#### Task
Your answer should be an exact copy of the lines from the one holding "Mariage Céline & Laurent – 7 septembre 2013" to the end of the material below, pictures left out.

Segment Open

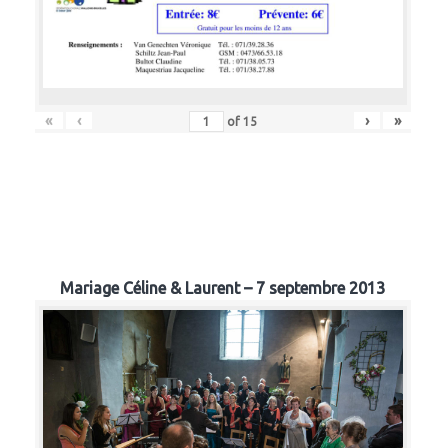
«
‹
›
»
of
15
Mariage Céline & Laurent – 7 septembre 2013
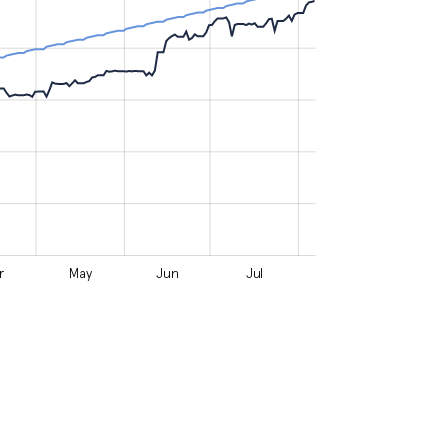
r
May
Jun
Jul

Segment Closed

#### Exercise response
Mariage Céline & Laurent – 7 septembre 2013
r
May
Jun
Jul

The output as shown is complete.